## WHAT YOU WILL DO
Give the lines below again exactly, starting with the line that holds "Ketahui Faktanya!" and going on through the line that holds "dari Rp 6 Juta".

## RECORDS FOR THE TASK

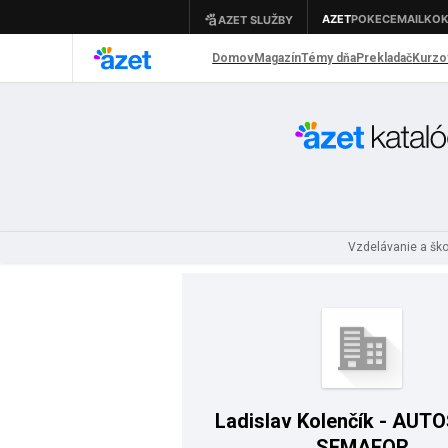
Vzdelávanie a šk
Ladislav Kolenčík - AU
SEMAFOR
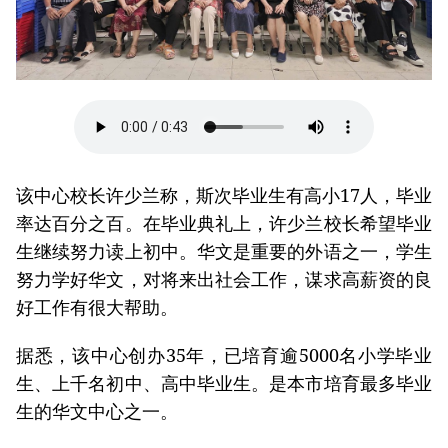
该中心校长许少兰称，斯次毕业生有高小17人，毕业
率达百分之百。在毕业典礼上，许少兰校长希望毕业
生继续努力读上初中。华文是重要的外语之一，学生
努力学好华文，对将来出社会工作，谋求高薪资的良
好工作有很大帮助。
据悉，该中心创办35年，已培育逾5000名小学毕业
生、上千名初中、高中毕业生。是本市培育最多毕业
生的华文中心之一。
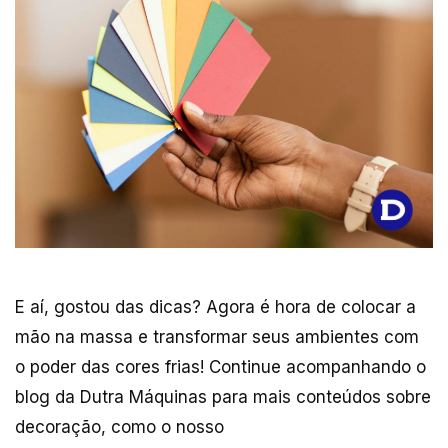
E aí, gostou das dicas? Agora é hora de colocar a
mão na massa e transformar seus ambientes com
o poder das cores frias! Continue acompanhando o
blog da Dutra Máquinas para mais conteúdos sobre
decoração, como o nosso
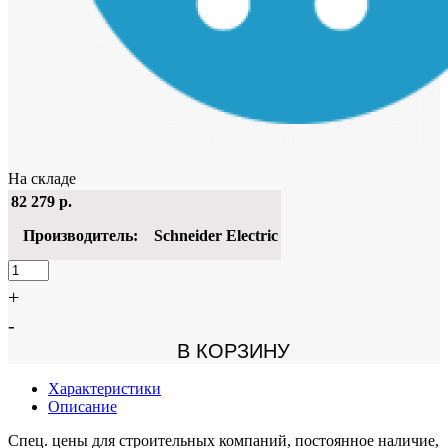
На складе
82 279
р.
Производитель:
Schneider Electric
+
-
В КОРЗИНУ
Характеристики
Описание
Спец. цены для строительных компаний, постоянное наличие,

==

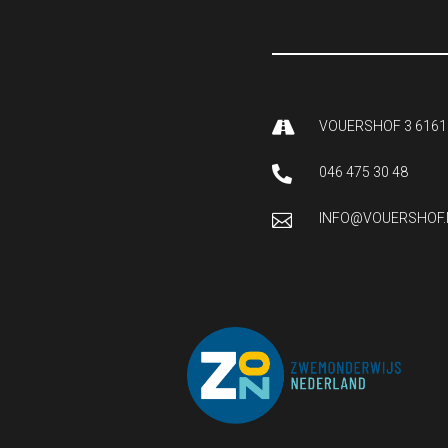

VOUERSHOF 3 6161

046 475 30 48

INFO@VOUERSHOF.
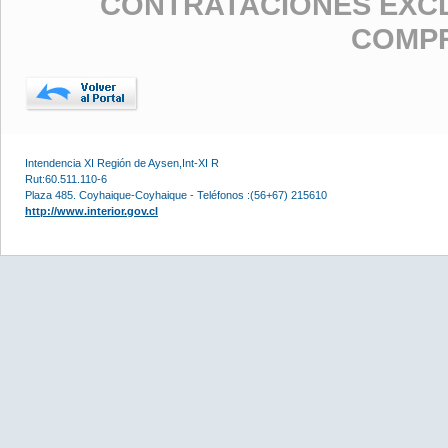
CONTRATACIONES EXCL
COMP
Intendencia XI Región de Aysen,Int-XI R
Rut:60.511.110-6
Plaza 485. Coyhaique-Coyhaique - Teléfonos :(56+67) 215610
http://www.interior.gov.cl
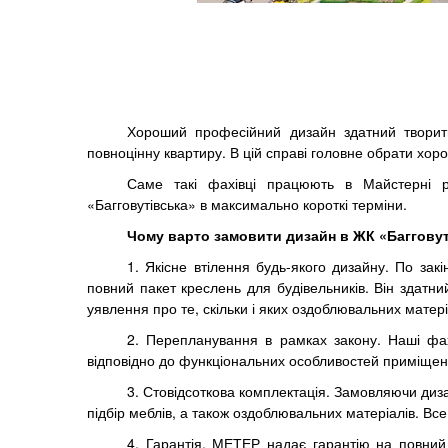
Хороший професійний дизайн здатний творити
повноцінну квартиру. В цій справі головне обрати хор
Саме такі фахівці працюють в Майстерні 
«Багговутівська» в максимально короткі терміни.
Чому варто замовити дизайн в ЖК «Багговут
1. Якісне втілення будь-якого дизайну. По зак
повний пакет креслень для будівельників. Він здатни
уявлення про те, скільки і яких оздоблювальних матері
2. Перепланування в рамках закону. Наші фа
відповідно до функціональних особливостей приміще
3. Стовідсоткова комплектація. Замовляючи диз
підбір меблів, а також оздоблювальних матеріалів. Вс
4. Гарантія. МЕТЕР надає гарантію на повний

--

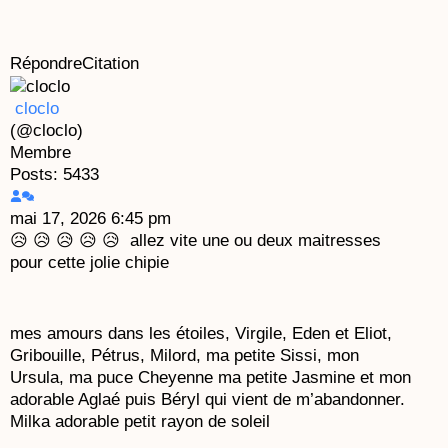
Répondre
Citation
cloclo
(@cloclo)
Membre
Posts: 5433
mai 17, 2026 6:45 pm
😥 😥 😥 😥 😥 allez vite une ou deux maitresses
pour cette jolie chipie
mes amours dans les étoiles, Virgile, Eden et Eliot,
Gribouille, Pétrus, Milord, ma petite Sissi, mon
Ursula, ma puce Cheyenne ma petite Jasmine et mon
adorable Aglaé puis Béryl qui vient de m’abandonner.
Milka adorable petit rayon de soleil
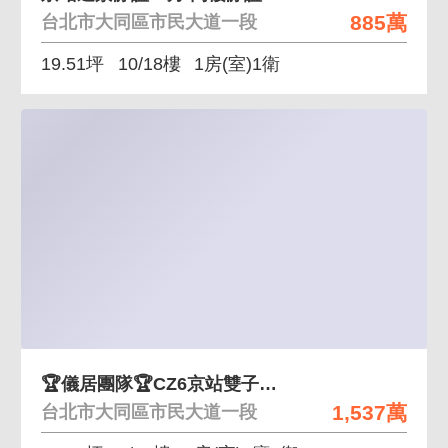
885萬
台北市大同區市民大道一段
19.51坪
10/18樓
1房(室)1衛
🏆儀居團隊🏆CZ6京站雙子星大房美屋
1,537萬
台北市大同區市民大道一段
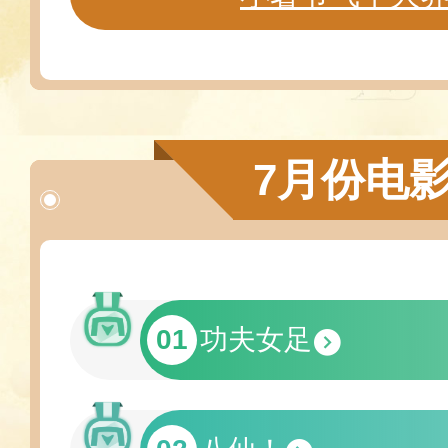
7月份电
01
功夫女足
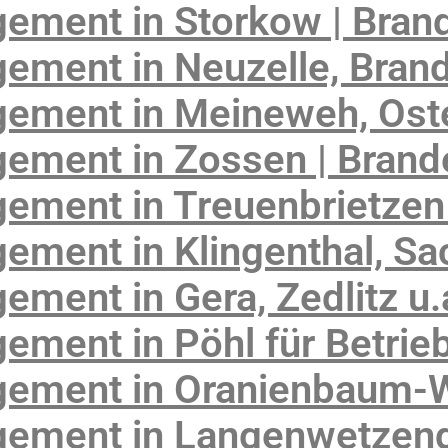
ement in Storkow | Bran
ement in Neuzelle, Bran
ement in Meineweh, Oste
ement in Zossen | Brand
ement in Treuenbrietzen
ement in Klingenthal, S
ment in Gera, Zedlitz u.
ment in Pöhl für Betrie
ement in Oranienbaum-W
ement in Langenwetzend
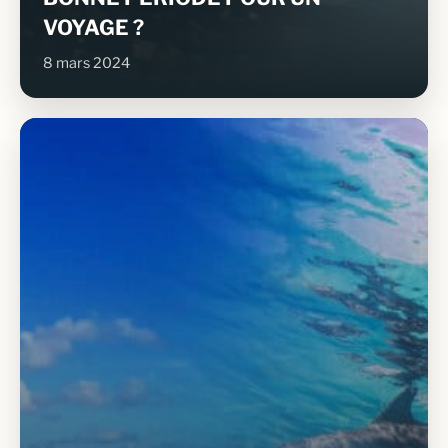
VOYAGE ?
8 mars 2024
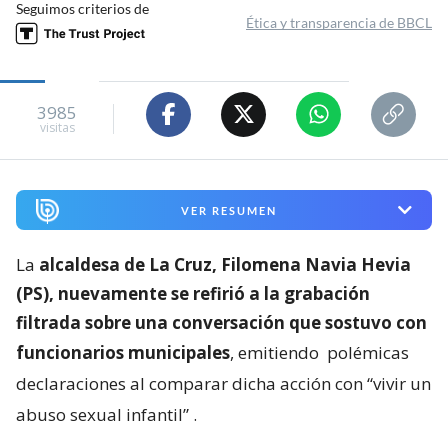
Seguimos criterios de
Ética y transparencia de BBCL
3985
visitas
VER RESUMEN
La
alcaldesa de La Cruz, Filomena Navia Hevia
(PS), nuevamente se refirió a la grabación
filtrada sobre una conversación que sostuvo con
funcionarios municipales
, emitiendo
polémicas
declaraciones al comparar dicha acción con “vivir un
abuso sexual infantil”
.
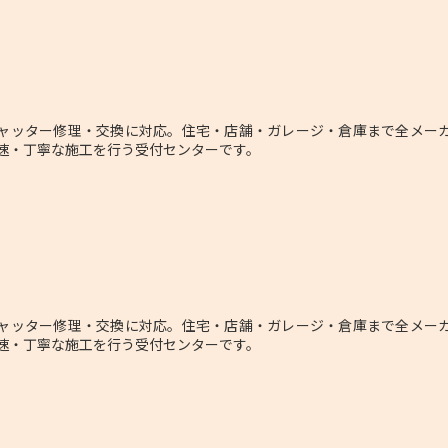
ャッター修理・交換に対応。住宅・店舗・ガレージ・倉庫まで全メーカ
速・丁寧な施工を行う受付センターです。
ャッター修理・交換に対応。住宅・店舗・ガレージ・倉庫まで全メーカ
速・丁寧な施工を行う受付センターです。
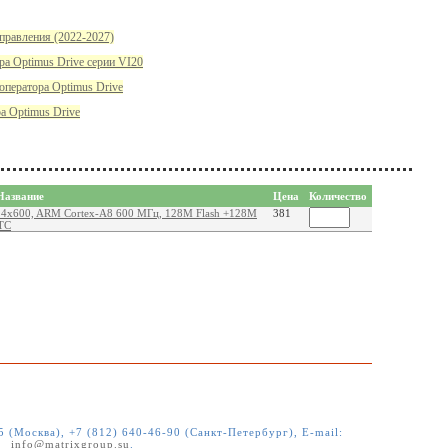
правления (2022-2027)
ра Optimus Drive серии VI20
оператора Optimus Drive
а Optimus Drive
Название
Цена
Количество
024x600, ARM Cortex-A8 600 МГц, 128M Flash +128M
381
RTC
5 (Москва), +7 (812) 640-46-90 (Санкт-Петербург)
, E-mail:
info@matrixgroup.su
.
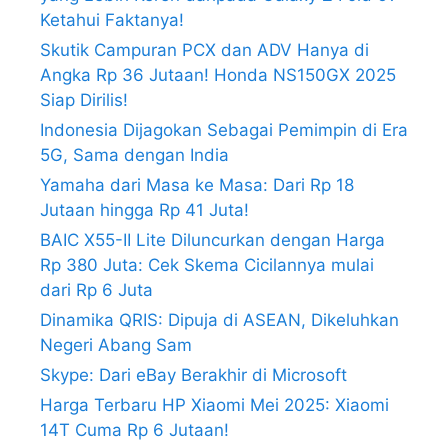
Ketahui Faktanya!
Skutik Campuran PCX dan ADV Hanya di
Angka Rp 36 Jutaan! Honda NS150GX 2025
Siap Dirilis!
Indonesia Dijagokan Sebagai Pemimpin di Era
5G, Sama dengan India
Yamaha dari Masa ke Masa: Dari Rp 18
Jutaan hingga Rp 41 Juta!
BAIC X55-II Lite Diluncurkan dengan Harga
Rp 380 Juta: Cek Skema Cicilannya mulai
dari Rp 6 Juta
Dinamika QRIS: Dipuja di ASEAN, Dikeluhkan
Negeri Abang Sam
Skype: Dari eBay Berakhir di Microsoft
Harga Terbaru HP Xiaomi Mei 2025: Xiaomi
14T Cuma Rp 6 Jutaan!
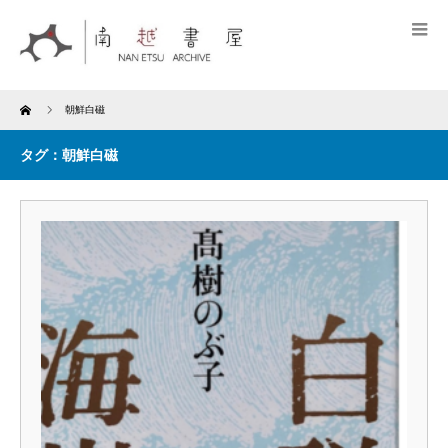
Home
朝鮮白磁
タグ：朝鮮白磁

## PROBLEM SOLUTION
Ketahui Faktanya!
Skutik Campuran PCX dan ADV Hanya di
Angka Rp 36 Jutaan! Honda NS150GX 2025
Siap Dirilis!
Indonesia Dijagokan Sebagai Pemimpin di Era
5G, Sama dengan India
Yamaha dari Masa ke Masa: Dari Rp 18
Jutaan hingga Rp 41 Juta!
BAIC X55-II Lite Diluncurkan dengan Harga
Rp 380 Juta: Cek Skema Cicilannya mulai
dari Rp 6 Juta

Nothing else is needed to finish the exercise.